Your assignment: Show all lines from the records below in which the string "Tech" is present.

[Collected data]
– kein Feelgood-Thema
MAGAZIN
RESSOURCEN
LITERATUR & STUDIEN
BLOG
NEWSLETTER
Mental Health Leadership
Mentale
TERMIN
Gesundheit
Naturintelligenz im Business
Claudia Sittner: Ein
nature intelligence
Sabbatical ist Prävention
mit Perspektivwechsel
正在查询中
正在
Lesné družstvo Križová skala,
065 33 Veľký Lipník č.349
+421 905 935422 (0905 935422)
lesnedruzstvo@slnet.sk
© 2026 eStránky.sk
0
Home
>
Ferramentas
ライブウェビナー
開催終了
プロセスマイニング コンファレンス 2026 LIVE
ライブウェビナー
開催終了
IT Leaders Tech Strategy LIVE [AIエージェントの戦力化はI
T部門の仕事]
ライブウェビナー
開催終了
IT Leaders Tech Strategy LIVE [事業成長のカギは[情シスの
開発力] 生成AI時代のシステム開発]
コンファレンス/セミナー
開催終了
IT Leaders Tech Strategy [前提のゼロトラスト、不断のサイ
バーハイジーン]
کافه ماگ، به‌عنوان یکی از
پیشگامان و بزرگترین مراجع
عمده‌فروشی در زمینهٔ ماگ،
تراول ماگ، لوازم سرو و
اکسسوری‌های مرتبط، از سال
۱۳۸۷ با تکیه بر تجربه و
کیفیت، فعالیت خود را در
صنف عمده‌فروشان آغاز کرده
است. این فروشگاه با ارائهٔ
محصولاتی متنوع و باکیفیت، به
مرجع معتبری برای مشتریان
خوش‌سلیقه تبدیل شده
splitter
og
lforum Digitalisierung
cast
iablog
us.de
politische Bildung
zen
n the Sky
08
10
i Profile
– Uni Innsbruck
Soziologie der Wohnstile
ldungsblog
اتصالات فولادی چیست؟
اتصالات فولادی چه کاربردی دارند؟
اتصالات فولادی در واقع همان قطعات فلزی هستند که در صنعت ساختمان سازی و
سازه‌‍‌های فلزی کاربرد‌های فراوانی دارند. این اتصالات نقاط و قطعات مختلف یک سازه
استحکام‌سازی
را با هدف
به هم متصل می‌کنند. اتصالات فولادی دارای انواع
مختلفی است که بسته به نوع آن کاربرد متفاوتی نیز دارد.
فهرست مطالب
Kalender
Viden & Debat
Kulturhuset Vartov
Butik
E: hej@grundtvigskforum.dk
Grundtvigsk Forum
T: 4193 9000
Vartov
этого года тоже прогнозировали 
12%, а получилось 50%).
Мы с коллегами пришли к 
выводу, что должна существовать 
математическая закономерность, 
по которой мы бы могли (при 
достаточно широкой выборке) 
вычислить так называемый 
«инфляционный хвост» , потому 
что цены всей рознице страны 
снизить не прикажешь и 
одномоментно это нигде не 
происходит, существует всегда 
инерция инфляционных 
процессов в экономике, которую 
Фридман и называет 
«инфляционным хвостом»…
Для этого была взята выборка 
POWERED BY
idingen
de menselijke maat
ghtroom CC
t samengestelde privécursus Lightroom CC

Exercise answer:
IT Leaders Tech Strategy LIVE [AIエージェントの戦力化はI
IT Leaders Tech Strategy LIVE [事業成長のカギは[情シスの
IT Leaders Tech Strategy [前提のゼロトラスト、不断のサイ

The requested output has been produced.